For the past two years, the high school has been participating in the "My Coke Rewards" program, which allows individuals to redeem codes found on Coke products for school equipment.
"A lot of people throw away the codes, not realizing that they can benefit our local schools," said Jamie Wright, assistant boys basketball coach.
Wright first learned of the program two years ago when he was speaking to a friend about funding cuts the school was facing.
"She told me about how the Coke Rewards program allows you to donate your points to schools," said Wright. "Together with the athletic department's Sandy Coblentz, I was able to get the ball rolling, and what started out as a few of my kids bringing in caps has grown into something much larger, with people all across the community making donations."
The codes are found on Coca-Cola products, usually in bottle caps or inside the packaging of multi-packs. Bottles of Minute-Maid, Powerade and Dasani waters are also part of the Coke family and contain codes as well. The codes can be worth five to 20 points and are redeemable online.
"You can either enter the codes online yourself and donate to the school, or you can drop off caps and labels with codes at the central gym of the high school, Rocky Mount Kroger or Trendz Hair Salon," said Wright. "Sandy and other volunteers here will enter the codes themselves."
Through the program, FCHS has been able to obtain basketballs, soccer balls, footballs, scooters, an indoor hockey set, a graphing calculator, all at no cost to the school.
"Initially, we were just using the points to get P.E. equipment and equipment for the special needs class," said Wright, "but as the program grew, we wanted to pay it forward to the rest of the school that was working so hard to collect caps and codes."
In the past two years, the program has raised over 250,000 points. Last year, FCHS donated 80,000 points worth of equipment to Plaza Towers Elementary School in Oklahoma after the school was leveled by a tornado.

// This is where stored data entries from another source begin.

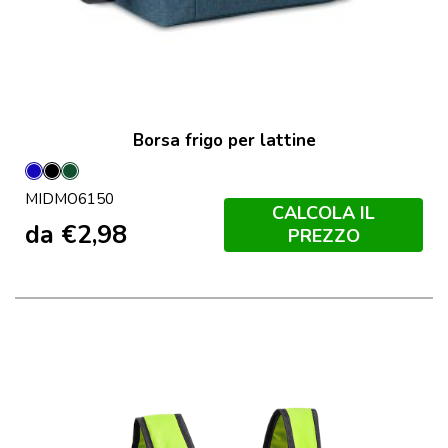
Borsa frigo per lattine
Blu
Nero
Verde
MIDMO6150
Scuro
CALCOLA IL
da
€
2,98
PREZZO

"They had no school building, but they told us that if they had equipment with which to teach that they would hold school in basements if they had to," Coblenz said. "So we sent them most of what we had been blessed with last year."

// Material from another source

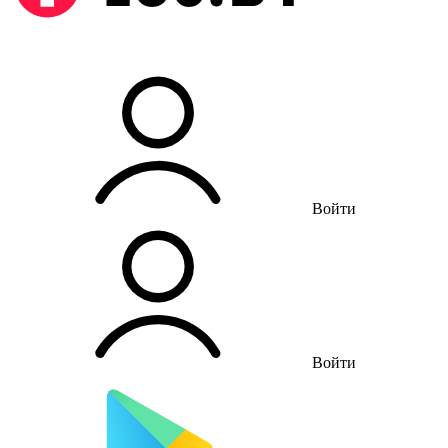
Войти
Войти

FCHS has a wish list on the Coke Rewards website, and as the points accumulate, the school will purchase with points things off the list. This year the school purchased a flag football set for the powderpuff game, which is held each year.
"In the past, we always had to borrow the flags," said Senior Class Advisor Allyson Lynch. "It was frustrating because we would only have them at the last minute, and there would be no time to practice. We were so thankful that they thought of us."
The school also made cap collection a part of class competition, an annual tradition where each class participates in spirit activities in order to win a pizza party. So far, the freshman class is dominating the cap collection.
Area businesses have also been collecting caps and passing them along to Wright.
Teacher Angela Oliver said her special needs classes have benefited from the program.
"We all have a stipend each year to spend on our classes, but this helps us go above and beyond the minimum for our kids and it costs us nothing," she said. "I am so proud to be a part of a community that cares about each other and pulls together for a cause."
Codes must be entered and redeemed by May 1 of each year, and then the caps/labels have to be kept for three months for verification purposes.
After that, the school donates the caps to the Odyssey of the Mind program, which recycles the caps by using them in some of their projects.
"It truly is a team effort," said Coblentz. "I feel so blessed when these kids come in every day with a smile and a handful of caps."